Zaproszenia rozsyłano do najznakomitszych mędrców Europy. Niewątpliwą zaletą
rządów Krystyny Wazówny jest to, że za jej czasów kraj zimny i zapomniany przez
Europę stał się niewątpliwie mekką dla spragnionych sztuki i nauki. Jednak to
królowej Krystynie nie wystarczało. Marzyła o licznych podróżach, szczególnie
na południe kontynentu, aby móc skosztować smaków ojczyzny wielkich włoskich
filozofów.
Po jakimś czasie
Krystyna Wazówna zaczęła żywo interesować się katolicyzmem. Nie byłoby w tym
nic dziwnego, gdyby nie fakt, że była królową ostoi protestantyzmu w Europie.
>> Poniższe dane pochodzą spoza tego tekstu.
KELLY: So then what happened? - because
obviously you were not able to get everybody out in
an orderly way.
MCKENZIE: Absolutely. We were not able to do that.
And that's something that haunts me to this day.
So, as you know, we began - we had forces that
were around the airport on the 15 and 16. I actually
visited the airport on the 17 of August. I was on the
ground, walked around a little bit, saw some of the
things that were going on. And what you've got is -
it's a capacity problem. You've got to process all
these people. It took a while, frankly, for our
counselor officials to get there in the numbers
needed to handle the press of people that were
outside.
Poza tym, aby zasiąść na szwedzkim tronie, władca musiał być wyznania
protestanckiego. I stało się to, czego obawiał się cały Parlament Stanowy –
latem 1651 r. poinformowała o swoim zamiarze abdykacji, uzasadniając, że w głębi
serca czuje się katoliczką. Jej decyzja wywołała wiele kontrowersji. Sprawę
sukcesji załatwiła błyskawicznie – władzę oddała w ręce Karola Gustawa, swojego
ciotecznego brata. Trzy lata później, po ceremonii abdykacji, spakowana, z
zagwarantowaną dożywotnią pensją, wyruszyła w podróż trwającą aż do końca jej
dni. Początkowo zatrzymała się w Hamburgu u Diego Teixeiry, znakomitego
żydowskiego przedsiębiorcy. Wreszcie mogła odetchnąć od całego zgiełku, intryg,
problemów i odpowiedzialności, jakie ciążyły na niej od kołyski. Ale od tego
czasu zaczęły się również jej przygody i skandale. Już podczas pierwszej
wycieczki na wolności, była królowa zapałała wreszcie gorącym uczuciem.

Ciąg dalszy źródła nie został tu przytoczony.